Page segmentation data:
%%

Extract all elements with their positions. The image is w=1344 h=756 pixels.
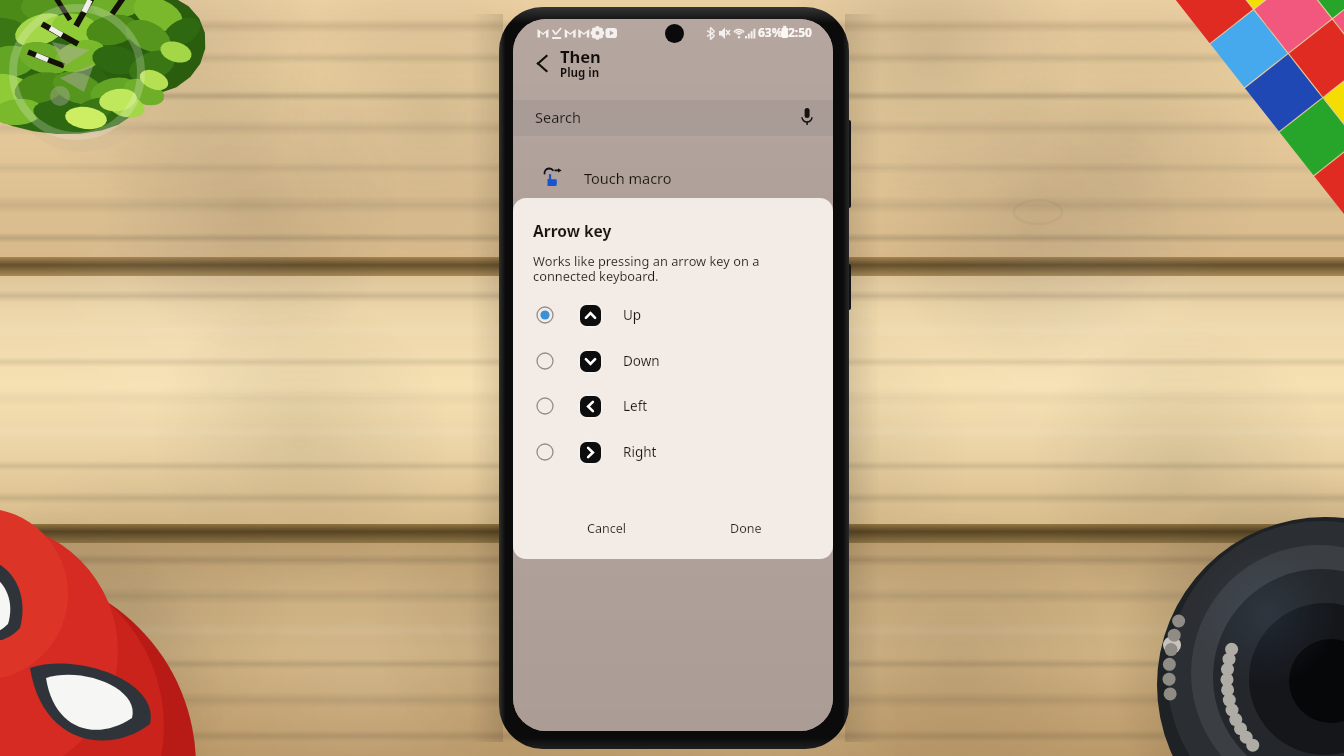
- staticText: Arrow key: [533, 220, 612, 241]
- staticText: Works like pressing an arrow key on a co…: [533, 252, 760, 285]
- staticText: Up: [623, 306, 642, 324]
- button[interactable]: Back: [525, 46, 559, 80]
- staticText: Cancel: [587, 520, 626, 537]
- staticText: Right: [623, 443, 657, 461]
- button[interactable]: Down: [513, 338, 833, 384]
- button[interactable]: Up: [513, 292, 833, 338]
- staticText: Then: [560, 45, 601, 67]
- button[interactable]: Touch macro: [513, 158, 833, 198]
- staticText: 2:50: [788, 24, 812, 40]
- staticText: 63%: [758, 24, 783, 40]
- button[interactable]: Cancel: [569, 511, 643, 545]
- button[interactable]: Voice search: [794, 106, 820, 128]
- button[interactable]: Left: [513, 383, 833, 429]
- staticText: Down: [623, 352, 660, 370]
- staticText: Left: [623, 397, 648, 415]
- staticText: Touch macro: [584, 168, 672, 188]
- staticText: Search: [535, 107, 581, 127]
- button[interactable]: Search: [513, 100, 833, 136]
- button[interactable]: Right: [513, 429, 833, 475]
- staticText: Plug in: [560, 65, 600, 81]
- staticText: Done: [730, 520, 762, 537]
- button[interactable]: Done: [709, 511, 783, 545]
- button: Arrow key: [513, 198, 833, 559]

%%
%%

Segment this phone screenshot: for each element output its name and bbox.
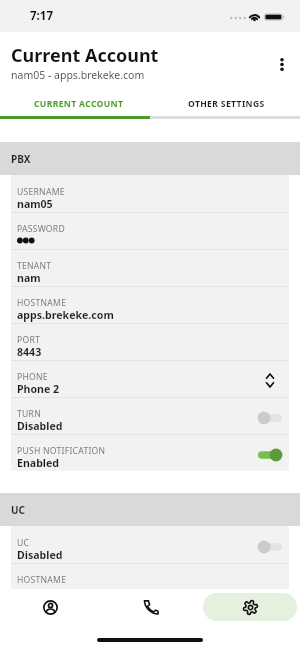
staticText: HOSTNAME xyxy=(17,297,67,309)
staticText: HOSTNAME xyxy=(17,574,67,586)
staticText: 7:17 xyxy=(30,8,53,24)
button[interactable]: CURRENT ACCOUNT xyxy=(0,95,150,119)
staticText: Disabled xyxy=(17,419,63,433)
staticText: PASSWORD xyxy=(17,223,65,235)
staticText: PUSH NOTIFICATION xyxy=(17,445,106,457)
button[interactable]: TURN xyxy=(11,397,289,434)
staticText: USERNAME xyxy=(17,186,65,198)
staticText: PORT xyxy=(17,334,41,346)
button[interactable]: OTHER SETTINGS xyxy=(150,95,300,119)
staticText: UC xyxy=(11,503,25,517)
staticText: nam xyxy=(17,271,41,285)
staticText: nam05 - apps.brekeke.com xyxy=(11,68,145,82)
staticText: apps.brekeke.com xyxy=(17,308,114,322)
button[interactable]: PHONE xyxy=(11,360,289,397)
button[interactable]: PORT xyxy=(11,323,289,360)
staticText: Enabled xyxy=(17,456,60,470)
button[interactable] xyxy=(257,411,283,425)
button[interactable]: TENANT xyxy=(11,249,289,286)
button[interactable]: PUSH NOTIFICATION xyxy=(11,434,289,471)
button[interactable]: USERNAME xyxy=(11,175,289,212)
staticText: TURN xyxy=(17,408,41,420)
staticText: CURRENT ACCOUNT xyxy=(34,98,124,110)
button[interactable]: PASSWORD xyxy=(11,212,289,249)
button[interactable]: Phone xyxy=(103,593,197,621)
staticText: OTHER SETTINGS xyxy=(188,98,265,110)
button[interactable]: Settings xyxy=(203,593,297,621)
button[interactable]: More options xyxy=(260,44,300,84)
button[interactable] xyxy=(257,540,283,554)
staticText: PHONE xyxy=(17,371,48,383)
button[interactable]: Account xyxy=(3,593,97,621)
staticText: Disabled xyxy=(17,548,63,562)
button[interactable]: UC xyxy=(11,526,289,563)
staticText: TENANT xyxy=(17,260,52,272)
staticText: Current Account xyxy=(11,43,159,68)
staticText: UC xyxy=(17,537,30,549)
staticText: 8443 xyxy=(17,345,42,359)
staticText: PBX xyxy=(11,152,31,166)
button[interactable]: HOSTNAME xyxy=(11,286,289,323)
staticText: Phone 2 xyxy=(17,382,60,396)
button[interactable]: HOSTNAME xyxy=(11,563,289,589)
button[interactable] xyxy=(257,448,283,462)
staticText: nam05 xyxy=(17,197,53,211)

%%

▶ _Exercise requirements_: Your response should be made up of the lines in the data that contain the word "PORT".

▶ _Result of this task_:
staticText: PORT xyxy=(17,334,41,346)
button[interactable]: PORT xyxy=(11,323,289,360)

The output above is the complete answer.